Assignment: Restate word for word the lines below from the one that has "Maritime Nation" through the one that has "could have been pulled", keeping both and dropping all pictures.

Entries shown:

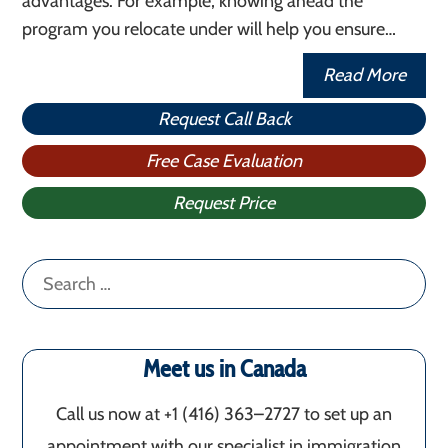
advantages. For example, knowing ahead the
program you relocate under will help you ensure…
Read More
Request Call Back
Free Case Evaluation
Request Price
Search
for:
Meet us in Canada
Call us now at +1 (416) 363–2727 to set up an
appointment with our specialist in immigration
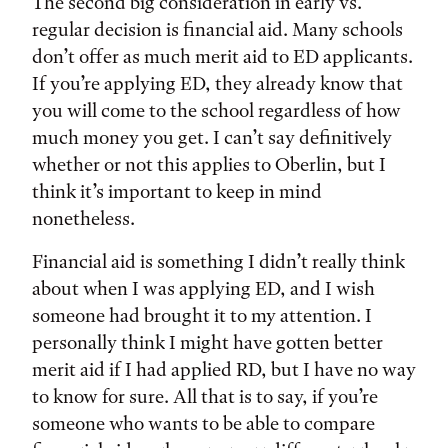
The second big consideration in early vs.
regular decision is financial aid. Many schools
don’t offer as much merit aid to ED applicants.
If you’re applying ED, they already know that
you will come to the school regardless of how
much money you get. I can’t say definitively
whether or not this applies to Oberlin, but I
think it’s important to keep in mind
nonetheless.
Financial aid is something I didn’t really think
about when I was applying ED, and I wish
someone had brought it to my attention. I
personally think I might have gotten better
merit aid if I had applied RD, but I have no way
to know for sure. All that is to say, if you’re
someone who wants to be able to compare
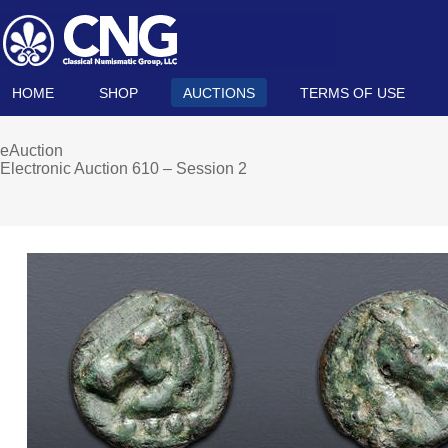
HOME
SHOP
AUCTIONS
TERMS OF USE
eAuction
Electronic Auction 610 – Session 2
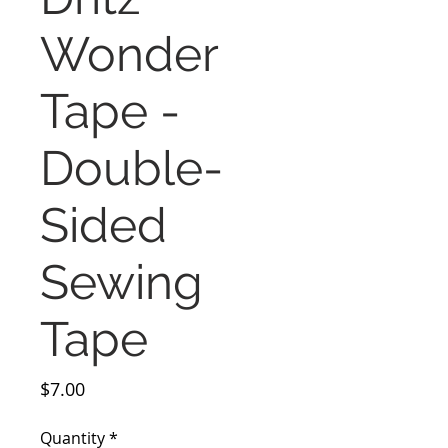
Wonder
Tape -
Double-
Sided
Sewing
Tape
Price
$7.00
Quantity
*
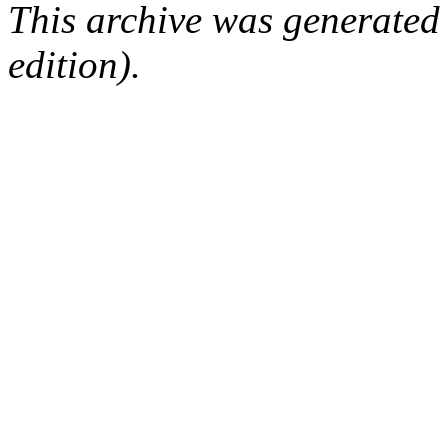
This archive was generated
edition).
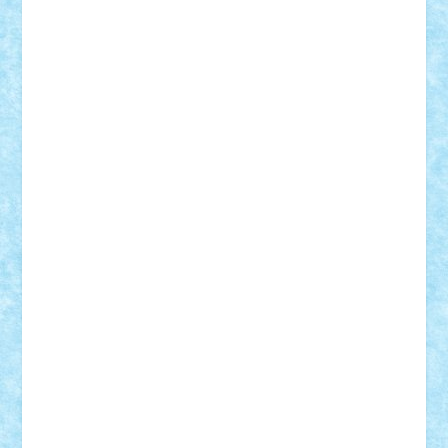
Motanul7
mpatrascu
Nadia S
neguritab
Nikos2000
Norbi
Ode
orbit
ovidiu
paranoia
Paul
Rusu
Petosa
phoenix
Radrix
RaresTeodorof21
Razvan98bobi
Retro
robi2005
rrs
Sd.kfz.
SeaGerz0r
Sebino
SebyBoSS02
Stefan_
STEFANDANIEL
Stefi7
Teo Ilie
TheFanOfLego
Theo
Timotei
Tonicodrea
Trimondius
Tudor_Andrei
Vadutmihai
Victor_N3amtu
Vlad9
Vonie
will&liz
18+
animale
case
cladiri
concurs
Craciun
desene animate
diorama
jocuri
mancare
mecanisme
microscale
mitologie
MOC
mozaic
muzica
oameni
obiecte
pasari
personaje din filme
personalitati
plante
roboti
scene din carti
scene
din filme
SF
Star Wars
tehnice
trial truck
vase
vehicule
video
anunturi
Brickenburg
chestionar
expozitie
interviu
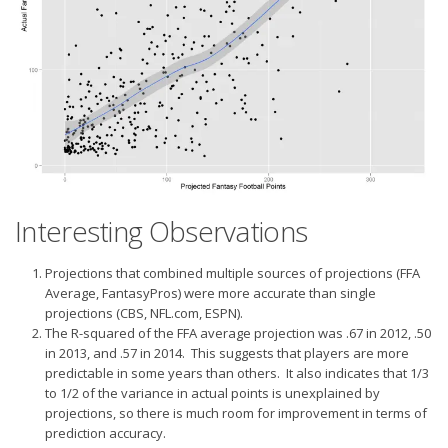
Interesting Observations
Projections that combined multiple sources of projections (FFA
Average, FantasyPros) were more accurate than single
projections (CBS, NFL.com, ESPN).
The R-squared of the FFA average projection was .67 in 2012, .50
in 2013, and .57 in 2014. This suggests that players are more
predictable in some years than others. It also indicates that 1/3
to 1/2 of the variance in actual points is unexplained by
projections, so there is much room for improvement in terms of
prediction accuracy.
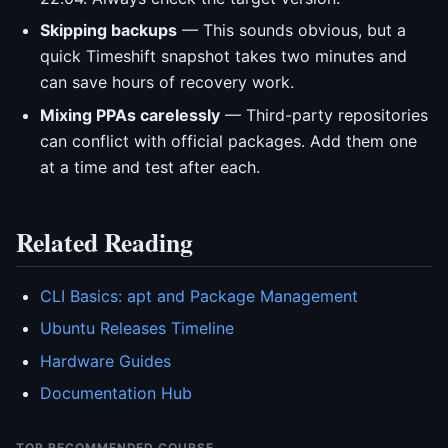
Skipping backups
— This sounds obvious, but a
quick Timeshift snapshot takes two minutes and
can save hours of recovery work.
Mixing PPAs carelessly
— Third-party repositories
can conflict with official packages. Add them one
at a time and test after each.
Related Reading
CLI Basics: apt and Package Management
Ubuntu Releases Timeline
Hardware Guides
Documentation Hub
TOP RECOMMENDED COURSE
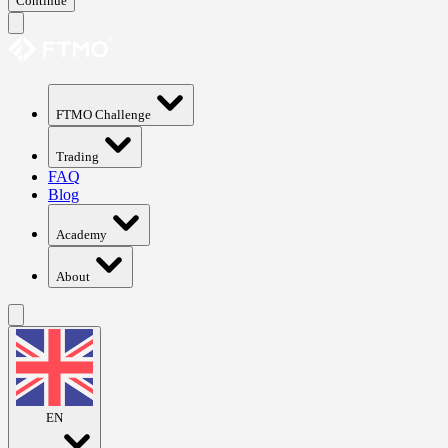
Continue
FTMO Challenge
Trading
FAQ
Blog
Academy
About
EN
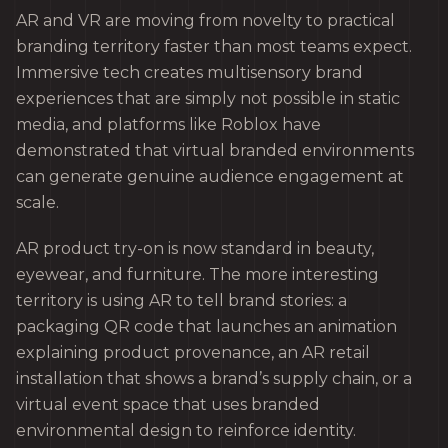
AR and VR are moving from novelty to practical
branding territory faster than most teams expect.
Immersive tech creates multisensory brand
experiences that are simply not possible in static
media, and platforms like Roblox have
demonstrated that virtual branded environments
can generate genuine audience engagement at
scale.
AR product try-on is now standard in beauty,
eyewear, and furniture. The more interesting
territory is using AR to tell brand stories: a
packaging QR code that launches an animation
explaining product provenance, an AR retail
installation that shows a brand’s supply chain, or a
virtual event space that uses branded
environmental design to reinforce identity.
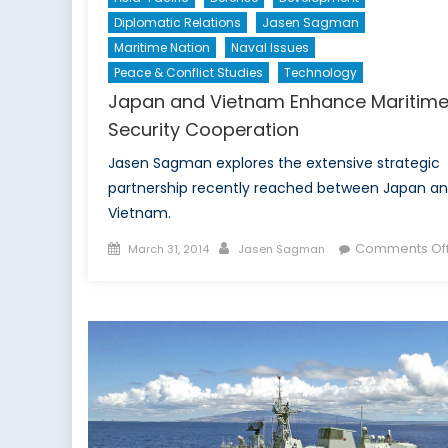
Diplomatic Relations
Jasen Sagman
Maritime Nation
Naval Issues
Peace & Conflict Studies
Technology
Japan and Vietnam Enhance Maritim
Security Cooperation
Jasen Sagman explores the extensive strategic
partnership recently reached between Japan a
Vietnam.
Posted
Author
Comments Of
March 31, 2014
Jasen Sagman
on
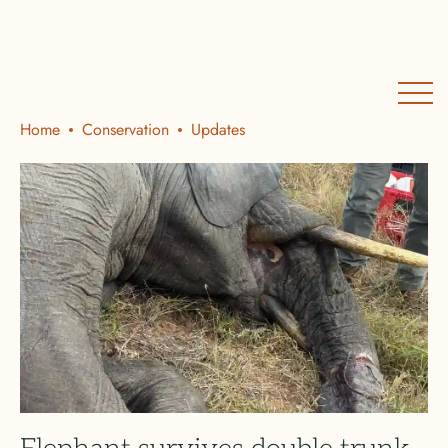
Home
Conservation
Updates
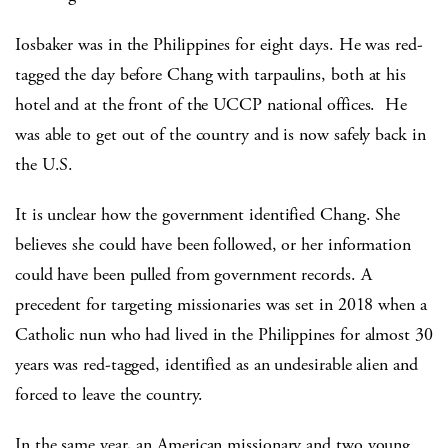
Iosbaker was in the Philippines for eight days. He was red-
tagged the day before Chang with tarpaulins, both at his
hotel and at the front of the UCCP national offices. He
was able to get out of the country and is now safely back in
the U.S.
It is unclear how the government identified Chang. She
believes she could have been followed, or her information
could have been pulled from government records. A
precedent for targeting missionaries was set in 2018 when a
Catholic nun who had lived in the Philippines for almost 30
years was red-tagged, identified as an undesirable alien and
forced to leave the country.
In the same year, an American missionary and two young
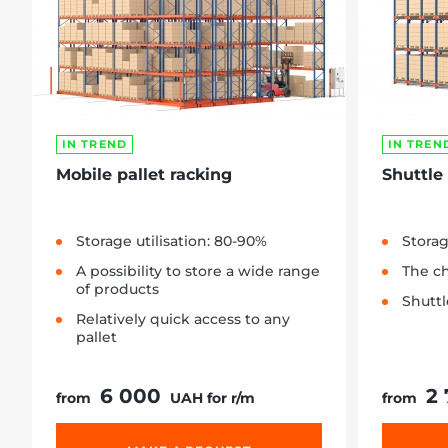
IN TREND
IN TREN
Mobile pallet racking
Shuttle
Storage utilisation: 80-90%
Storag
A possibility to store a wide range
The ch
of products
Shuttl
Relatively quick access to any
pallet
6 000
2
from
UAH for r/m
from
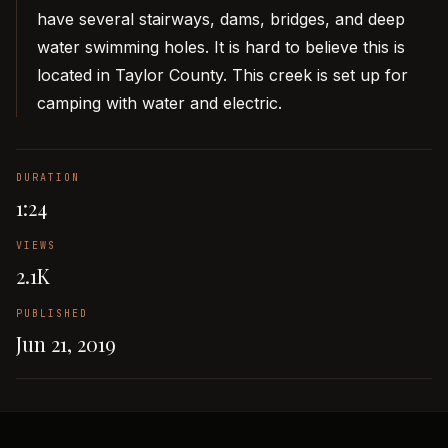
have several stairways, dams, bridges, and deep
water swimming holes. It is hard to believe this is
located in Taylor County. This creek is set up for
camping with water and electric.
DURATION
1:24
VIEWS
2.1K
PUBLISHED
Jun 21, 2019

---

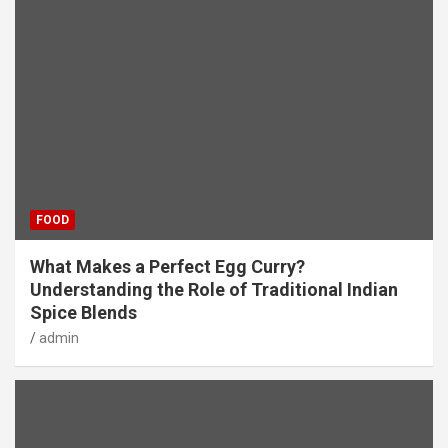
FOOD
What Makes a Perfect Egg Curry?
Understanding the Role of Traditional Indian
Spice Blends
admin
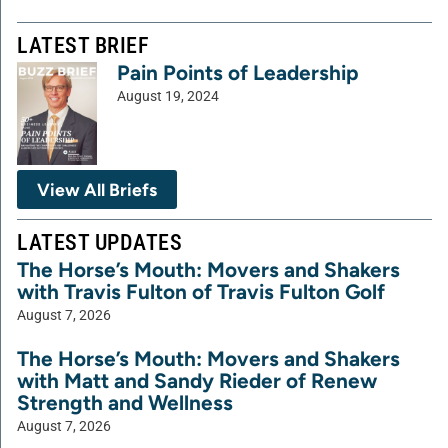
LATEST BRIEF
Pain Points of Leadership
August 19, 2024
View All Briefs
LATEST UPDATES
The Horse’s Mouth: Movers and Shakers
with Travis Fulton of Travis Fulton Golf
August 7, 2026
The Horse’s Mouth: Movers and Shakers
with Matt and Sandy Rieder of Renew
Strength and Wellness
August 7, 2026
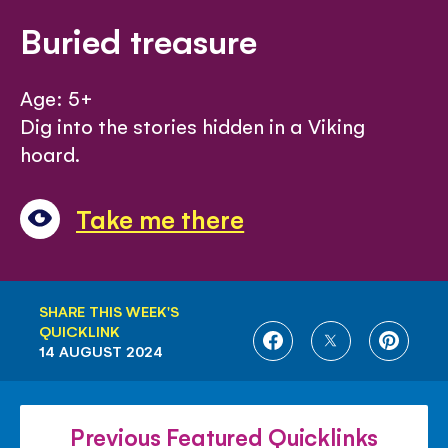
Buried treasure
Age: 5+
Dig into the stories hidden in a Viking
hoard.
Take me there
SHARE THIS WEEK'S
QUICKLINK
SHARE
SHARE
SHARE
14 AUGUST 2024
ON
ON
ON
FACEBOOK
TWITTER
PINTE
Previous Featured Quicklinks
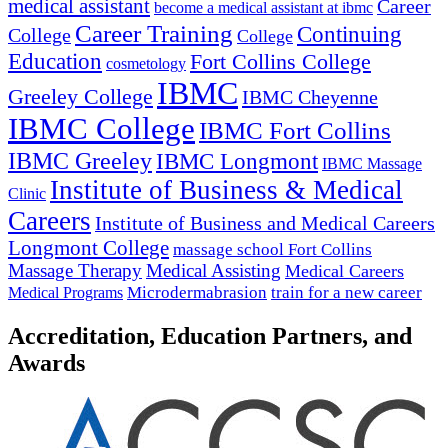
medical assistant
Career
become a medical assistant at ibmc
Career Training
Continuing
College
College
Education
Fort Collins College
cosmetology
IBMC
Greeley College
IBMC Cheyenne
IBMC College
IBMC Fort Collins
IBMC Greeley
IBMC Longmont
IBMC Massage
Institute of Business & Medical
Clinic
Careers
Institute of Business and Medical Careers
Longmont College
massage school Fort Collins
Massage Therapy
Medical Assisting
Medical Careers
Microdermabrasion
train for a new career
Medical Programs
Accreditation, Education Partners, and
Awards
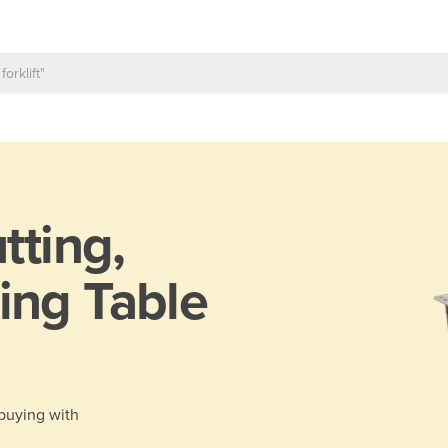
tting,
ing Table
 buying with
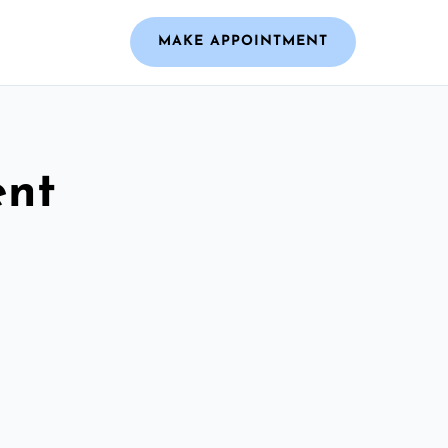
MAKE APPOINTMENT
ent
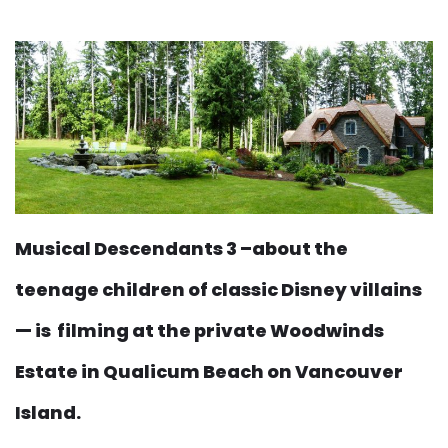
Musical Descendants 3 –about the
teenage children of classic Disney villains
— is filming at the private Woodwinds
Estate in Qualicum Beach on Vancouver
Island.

--

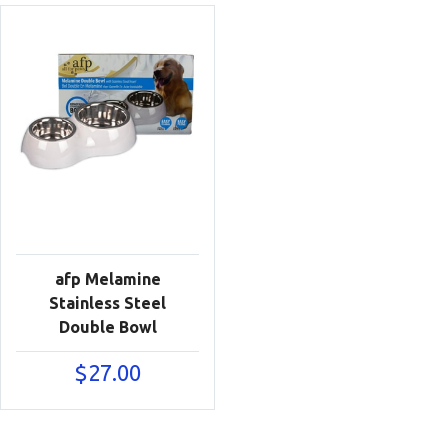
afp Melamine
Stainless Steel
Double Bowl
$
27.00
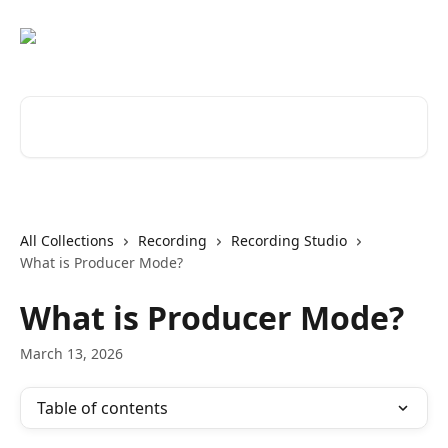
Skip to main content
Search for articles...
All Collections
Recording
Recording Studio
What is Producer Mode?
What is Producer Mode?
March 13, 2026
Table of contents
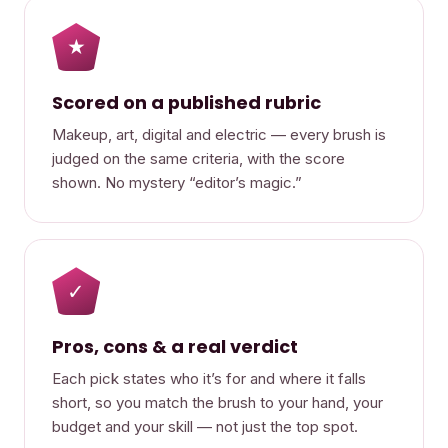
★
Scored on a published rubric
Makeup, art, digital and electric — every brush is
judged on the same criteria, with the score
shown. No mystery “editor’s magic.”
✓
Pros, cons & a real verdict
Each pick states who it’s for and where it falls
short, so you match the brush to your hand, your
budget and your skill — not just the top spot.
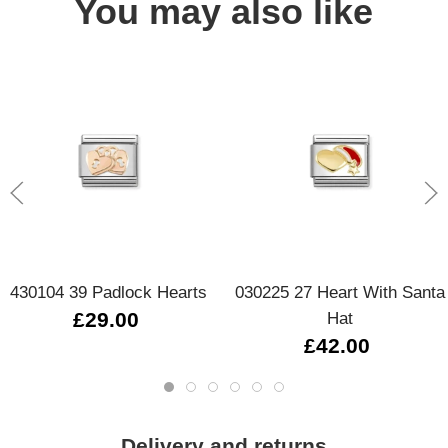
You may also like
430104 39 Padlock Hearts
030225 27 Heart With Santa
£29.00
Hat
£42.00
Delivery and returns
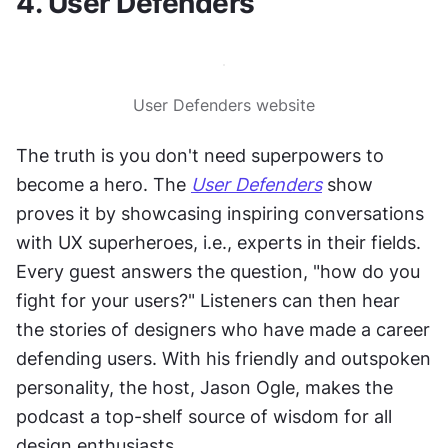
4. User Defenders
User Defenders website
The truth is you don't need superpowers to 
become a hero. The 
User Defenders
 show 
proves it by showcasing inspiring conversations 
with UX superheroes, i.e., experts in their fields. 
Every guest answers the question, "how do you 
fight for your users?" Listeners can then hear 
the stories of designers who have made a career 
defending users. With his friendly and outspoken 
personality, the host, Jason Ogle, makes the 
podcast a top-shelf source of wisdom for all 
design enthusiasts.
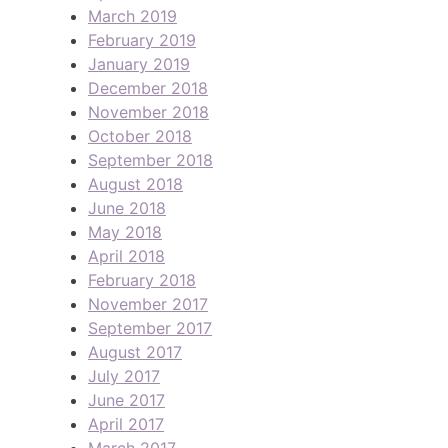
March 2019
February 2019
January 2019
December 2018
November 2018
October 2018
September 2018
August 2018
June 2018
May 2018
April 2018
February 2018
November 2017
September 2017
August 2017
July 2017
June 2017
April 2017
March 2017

Solution for this problem:
Maritime Nation
Naval Issues
Peace & Conflict Studies
Technology
Japan and Vietnam Enhance Maritim
Security Cooperation
Jasen Sagman explores the extensive strategic
partnership recently reached between Japan a
Vietnam.
Posted
Author
Comments Of
March 31, 2014
Jasen Sagman
on
Home
Conservation
Updates
Iosbaker was in the Philippines for eight days. He was red-
tagged the day before Chang with tarpaulins, both at his
hotel and at the front of the UCCP national offices. He
was able to get out of the country and is now safely back in
the U.S.
It is unclear how the government identified Chang. She
believes she could have been followed, or her information
could have been pulled from government records. A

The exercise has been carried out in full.